Il dolo eventuale in capo all’accusatore esclude il reato di calunnia (Tribunale di Milano, X° Sezione, Sentenza addì 02.12.2008; Cassazione Penale, VI° Sezione, n. 2750 del 16.12.2008; Cassazione Penale, VI° Sezione, n. 34881 del 7.03.2007).
La differenza tra il reato di simulazione di reato e il reato di calunnia risiede nel fatto che nel primo l’accusa non è rivolta a persona determinata, mentre nella calunnia si; se la persona non è determinata ma comunque determinabile opera la calunnia.
“Ai fini della punibilità occorre la sicura falsità delle dichiarazioni, non essendo all’uopo sufficiente la non verosimiglianza delle stesse” (Cassazione Penale, VI° Sezione, n. 32841 del 28.05.2009).
Il reato di autocalunnia previsto dall’articolo 369 del Codice Penale
Ai sensi dell’articolo 369 del Codice Penale si punisce con la pena della reclusione da 1 a 3 anni il soggetto che incolpa se stesso della commissione di un reato (tramite le stesse modalità previste dall’articolo 368) se in realtà il reato non è avvenuto o se è stato commesso da altre persone.
In questo caso il bene giuridico oggetto di tutela è solo quello del corretto funzionamento della Giustizia.

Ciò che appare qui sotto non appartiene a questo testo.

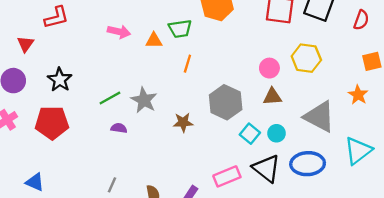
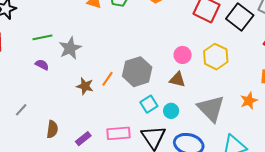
orange line: (187, 64) -> (108, 79), moved
brown star: (183, 122) -> (85, 86), moved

Per il delitto di autocalunnia opera la causa di non punibilità prevista dall’articolo 384 del Codice Penale (in base alla quale non è punibile chi ha commesso il fatto per salvare se stesso o un familiare da un grave danno alla libertà o all’onore).
L’autoaccusa può essere fatta tramite qualsiasi modalità, anche tramite confessione rilasciata dinnanzi ad un Giudice.